If an entry below holds a picture, skip the picture and copy everything else exactly.

________________________

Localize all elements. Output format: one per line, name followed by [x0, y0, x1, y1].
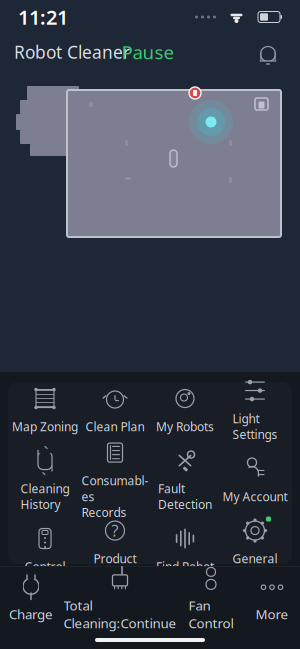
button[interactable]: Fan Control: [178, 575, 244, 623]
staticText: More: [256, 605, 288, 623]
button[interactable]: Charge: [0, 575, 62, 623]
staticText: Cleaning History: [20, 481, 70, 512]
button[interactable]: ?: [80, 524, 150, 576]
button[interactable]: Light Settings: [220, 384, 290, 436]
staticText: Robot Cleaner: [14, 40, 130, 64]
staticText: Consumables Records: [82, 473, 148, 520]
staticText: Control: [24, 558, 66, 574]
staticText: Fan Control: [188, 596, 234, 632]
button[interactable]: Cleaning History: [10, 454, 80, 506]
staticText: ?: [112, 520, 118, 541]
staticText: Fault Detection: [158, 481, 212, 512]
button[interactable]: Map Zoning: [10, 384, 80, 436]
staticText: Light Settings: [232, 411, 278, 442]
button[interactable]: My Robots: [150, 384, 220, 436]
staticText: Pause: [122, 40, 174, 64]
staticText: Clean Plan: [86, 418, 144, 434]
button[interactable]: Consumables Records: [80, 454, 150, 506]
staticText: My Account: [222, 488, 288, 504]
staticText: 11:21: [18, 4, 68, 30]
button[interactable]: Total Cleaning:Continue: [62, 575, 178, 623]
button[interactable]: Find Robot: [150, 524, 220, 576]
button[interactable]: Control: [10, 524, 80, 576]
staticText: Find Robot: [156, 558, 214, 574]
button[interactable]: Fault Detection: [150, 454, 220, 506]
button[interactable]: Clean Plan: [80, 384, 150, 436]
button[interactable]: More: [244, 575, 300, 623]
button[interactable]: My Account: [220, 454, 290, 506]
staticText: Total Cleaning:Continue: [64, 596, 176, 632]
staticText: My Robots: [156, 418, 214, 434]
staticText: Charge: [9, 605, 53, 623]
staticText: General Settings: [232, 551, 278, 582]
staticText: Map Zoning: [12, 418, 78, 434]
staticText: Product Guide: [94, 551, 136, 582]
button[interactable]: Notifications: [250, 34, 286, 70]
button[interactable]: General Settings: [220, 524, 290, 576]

________________________

## SOLVED PROBLEM
Localize all elements. Output format: one per line, name followed by [x0, y0, x1, y1].
button[interactable]: Fan Control: [178, 575, 244, 623]
staticText: More: [256, 605, 288, 623]
button[interactable]: Charge: [0, 575, 62, 623]
staticText: Cleaning History: [20, 481, 70, 512]
button[interactable]: ?: [80, 524, 150, 576]
button[interactable]: Light Settings: [220, 384, 290, 436]
staticText: Robot Cleaner: [14, 40, 130, 64]
staticText: Consumables Records: [82, 473, 148, 520]
staticText: Control: [24, 558, 66, 574]
staticText: Fan Control: [188, 596, 234, 632]
button[interactable]: Cleaning History: [10, 454, 80, 506]
staticText: ?: [112, 520, 118, 541]
staticText: Fault Detection: [158, 481, 212, 512]
button[interactable]: Map Zoning: [10, 384, 80, 436]
staticText: Light Settings: [232, 411, 278, 442]
button[interactable]: My Robots: [150, 384, 220, 436]
staticText: Pause: [122, 40, 174, 64]
staticText: Clean Plan: [86, 418, 144, 434]
button[interactable]: Consumables Records: [80, 454, 150, 506]
staticText: My Account: [222, 488, 288, 504]
staticText: 11:21: [18, 4, 68, 30]
button[interactable]: Total Cleaning:Continue: [62, 575, 178, 623]
button[interactable]: Find Robot: [150, 524, 220, 576]
button[interactable]: Control: [10, 524, 80, 576]
staticText: Find Robot: [156, 558, 214, 574]
button[interactable]: Fault Detection: [150, 454, 220, 506]
button[interactable]: Clean Plan: [80, 384, 150, 436]
button[interactable]: More: [244, 575, 300, 623]
button[interactable]: My Account: [220, 454, 290, 506]
staticText: Total Cleaning:Continue: [64, 596, 176, 632]
staticText: My Robots: [156, 418, 214, 434]
staticText: Charge: [9, 605, 53, 623]
staticText: General Settings: [232, 551, 278, 582]
staticText: Map Zoning: [12, 418, 78, 434]
staticText: Product Guide: [94, 551, 136, 582]
button[interactable]: Notifications: [250, 34, 286, 70]
button[interactable]: General Settings: [220, 524, 290, 576]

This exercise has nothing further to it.